Luis Rubiales a fini par présenter sa démission de la présidence de la Fédération royale espagnole de football (RFEF), dimanche 10 septembre. Non sans avoir dénoncé auparavant, dans un communiqué, les pressions de « pouvoirs parallèles » et une « campagne disproportionnée » contre sa personne. Trois semaines ont passé depuis son baiser forcé à la joueuse Jenni Hermoso, après la victoire de la sélection espagnole en finale de la Coupe du monde de football féminin, le 20 août. L’onde de choc provoquée par l’affaire Rubiales n’a cessé de nourrir des dizaines de tribunes de presse, de débats sur les ondes et de commentaires sur les réseaux sociaux en Espagne. Mercredi 6 septembre, Jenni Hermoso a porté plainte pour « agression sexuelle » et, deux jours plus tard, le procureur général de l’Etat a fait de même.

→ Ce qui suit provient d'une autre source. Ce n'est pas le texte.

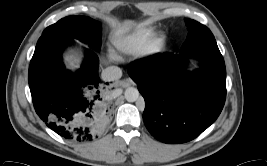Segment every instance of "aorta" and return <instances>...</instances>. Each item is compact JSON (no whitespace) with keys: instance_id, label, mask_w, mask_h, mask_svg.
<instances>
[{"instance_id":"1","label":"aorta","mask_w":267,"mask_h":166,"mask_svg":"<svg viewBox=\"0 0 267 166\" xmlns=\"http://www.w3.org/2000/svg\"><path fill=\"white\" fill-rule=\"evenodd\" d=\"M125 99L128 102H135L139 99V91L134 87H129L125 90Z\"/></svg>"}]
</instances>
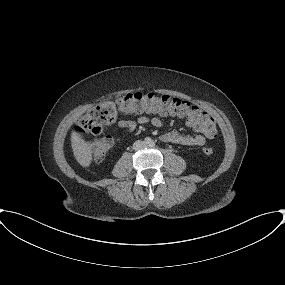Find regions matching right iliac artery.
<instances>
[{"label":"right iliac artery","instance_id":"1","mask_svg":"<svg viewBox=\"0 0 285 285\" xmlns=\"http://www.w3.org/2000/svg\"><path fill=\"white\" fill-rule=\"evenodd\" d=\"M150 142H151V139H150V138H145V143H146V144H150Z\"/></svg>","mask_w":285,"mask_h":285}]
</instances>
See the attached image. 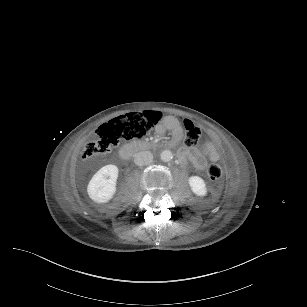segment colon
Here are the masks:
<instances>
[{"label": "colon", "mask_w": 307, "mask_h": 307, "mask_svg": "<svg viewBox=\"0 0 307 307\" xmlns=\"http://www.w3.org/2000/svg\"><path fill=\"white\" fill-rule=\"evenodd\" d=\"M159 111H144L125 114L102 124L97 131V139L86 144L82 153L83 160H89L98 154H105L120 141L137 140L144 137L160 121ZM184 128L183 140L186 146H195L202 135L201 128L188 118L181 120ZM208 178L219 180L222 169L217 163H211L207 169Z\"/></svg>", "instance_id": "colon-1"}]
</instances>
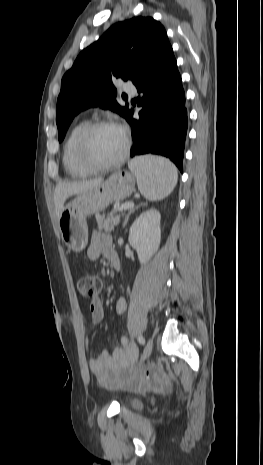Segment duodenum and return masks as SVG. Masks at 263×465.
I'll use <instances>...</instances> for the list:
<instances>
[{"instance_id":"410a0bca","label":"duodenum","mask_w":263,"mask_h":465,"mask_svg":"<svg viewBox=\"0 0 263 465\" xmlns=\"http://www.w3.org/2000/svg\"><path fill=\"white\" fill-rule=\"evenodd\" d=\"M109 260L112 264V266L116 269V270H119L120 269V261H119V258H118V255L116 254V252H112L109 256Z\"/></svg>"}]
</instances>
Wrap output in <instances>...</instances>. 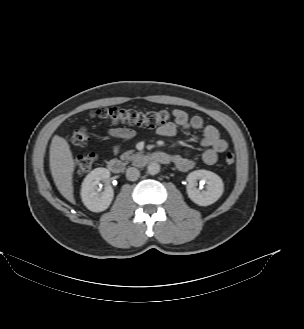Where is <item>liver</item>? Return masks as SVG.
<instances>
[{
    "mask_svg": "<svg viewBox=\"0 0 304 329\" xmlns=\"http://www.w3.org/2000/svg\"><path fill=\"white\" fill-rule=\"evenodd\" d=\"M49 163L51 175L57 189L64 198L75 204L72 180L75 163L70 146L63 137L55 135L52 138Z\"/></svg>",
    "mask_w": 304,
    "mask_h": 329,
    "instance_id": "1",
    "label": "liver"
}]
</instances>
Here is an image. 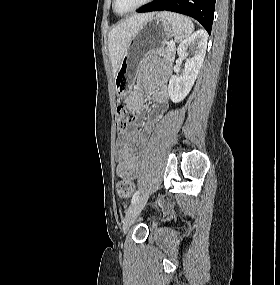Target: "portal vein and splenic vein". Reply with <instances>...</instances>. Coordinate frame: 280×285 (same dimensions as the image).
Returning <instances> with one entry per match:
<instances>
[{
    "label": "portal vein and splenic vein",
    "mask_w": 280,
    "mask_h": 285,
    "mask_svg": "<svg viewBox=\"0 0 280 285\" xmlns=\"http://www.w3.org/2000/svg\"><path fill=\"white\" fill-rule=\"evenodd\" d=\"M167 45L170 47H175V43L173 41H170Z\"/></svg>",
    "instance_id": "18ae733b"
}]
</instances>
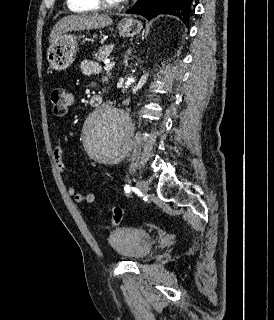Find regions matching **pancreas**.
<instances>
[{
    "mask_svg": "<svg viewBox=\"0 0 274 320\" xmlns=\"http://www.w3.org/2000/svg\"><path fill=\"white\" fill-rule=\"evenodd\" d=\"M114 44L112 46H102V48H99L93 56H95V60H98V62H104V60H107L109 58L111 52H113Z\"/></svg>",
    "mask_w": 274,
    "mask_h": 320,
    "instance_id": "obj_1",
    "label": "pancreas"
}]
</instances>
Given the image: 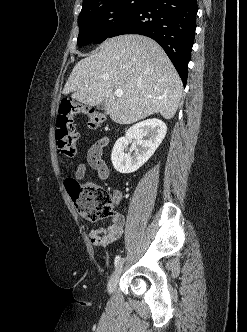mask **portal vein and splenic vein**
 Returning <instances> with one entry per match:
<instances>
[{
  "label": "portal vein and splenic vein",
  "mask_w": 247,
  "mask_h": 332,
  "mask_svg": "<svg viewBox=\"0 0 247 332\" xmlns=\"http://www.w3.org/2000/svg\"><path fill=\"white\" fill-rule=\"evenodd\" d=\"M114 94H115L116 96L120 97V96L123 95V91H122L121 89H116V90L114 91Z\"/></svg>",
  "instance_id": "obj_1"
}]
</instances>
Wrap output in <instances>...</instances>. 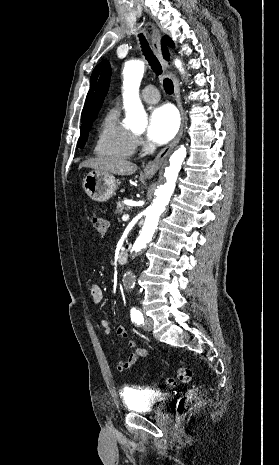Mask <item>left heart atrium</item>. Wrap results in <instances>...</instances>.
Masks as SVG:
<instances>
[{"mask_svg":"<svg viewBox=\"0 0 279 465\" xmlns=\"http://www.w3.org/2000/svg\"><path fill=\"white\" fill-rule=\"evenodd\" d=\"M179 127V118L175 109L170 105H161L152 110L147 126L146 135L155 144L170 141Z\"/></svg>","mask_w":279,"mask_h":465,"instance_id":"left-heart-atrium-1","label":"left heart atrium"}]
</instances>
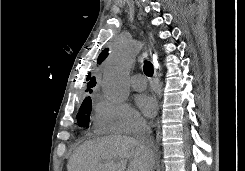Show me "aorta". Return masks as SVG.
Instances as JSON below:
<instances>
[{
    "label": "aorta",
    "mask_w": 245,
    "mask_h": 171,
    "mask_svg": "<svg viewBox=\"0 0 245 171\" xmlns=\"http://www.w3.org/2000/svg\"><path fill=\"white\" fill-rule=\"evenodd\" d=\"M142 46V42L138 40L126 39L112 53L105 65L102 80V89L107 98L113 101L128 98L130 94L129 73Z\"/></svg>",
    "instance_id": "obj_1"
}]
</instances>
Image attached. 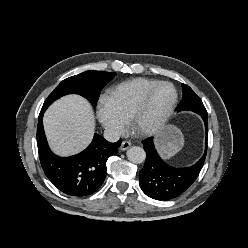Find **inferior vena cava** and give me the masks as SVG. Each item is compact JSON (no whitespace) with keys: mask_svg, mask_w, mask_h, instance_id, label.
<instances>
[{"mask_svg":"<svg viewBox=\"0 0 248 248\" xmlns=\"http://www.w3.org/2000/svg\"><path fill=\"white\" fill-rule=\"evenodd\" d=\"M104 138L109 142H116L120 138V133L112 128H107L104 130Z\"/></svg>","mask_w":248,"mask_h":248,"instance_id":"inferior-vena-cava-1","label":"inferior vena cava"}]
</instances>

Si Luis Rubiales s’était excusé auprès de la joueuse et de la société, il est très probable que l’affaire n’aurait pas pris de telles proportions. S’il avait proposé sa démission, conscient que son comportement reflétait de façon intolérable un machisme dépassé, exhibé du haut de sa position de pouvoir, le débat aurait sans doute été rapidement clos. Non seulement le dirigeant sportif espagnol n’a pas assumé ses responsabilités, mais il a nié les faits et brandi l’étendard de l’antiféminisme pour se défendre. Ce n’est pas anodin.

Si l’Espagne est devenue, ces vingt dernières années, l’un des pays d’Europe où la lutte féministe est la plus vigoureuse et où les avancées en matière d’égalité et de lutte contre les violences faites aux femmes ont été les plus grandes, le royaume est aussi en proie à un backlash dont le parti d’extrême droite Vox est l’incarnation. Prompt à qualifier les féministes de « féminazies », le parti créé en 2013 en a fait les principales cibles de ses attaques. Il s’oppose aux lois contre les violences de genre et aux tribunaux spécialisés dans les féminicides, mais aussi aux quotas en politique ou au droit à l’avortement.

« Ne soyons pas complexés »

Certes, l’indignation face au comportement de Luis Rubiales et le soutien à Jenni Hermoso ont été massifs, mais ils sont loin d’avoir été unanimes. L’affaire Rubiales a déchaîné sur les réseaux sociaux les commentaires machistes, remettant en cause les propos de la joueuse, minimisant le comportement de l’ancien président de la RFEF, ou dénonçant une prétendue « dictature féministe » sous le hashtag Yoconrubiales (« moi avec Rubiales »).

Dans un pays à la pointe du féminisme, l’affaire Rubiales met en lumière les résidus d’une société patriarcale en cours de démolition. L’ancien dirigeant du football espagnol a fait pression sur la joueuse pour qu’elle le soutienne, a traité d’« imbéciles » ceux qui étaient outrés, qualifié de « conneries » leurs critiques. Surtout, il n’a cessé de manipuler les faits, avant de se présenter, le 25 août, comme la victime d’un « faux féminisme », qui serait « l’un des grands fléaux » de l’Espagne.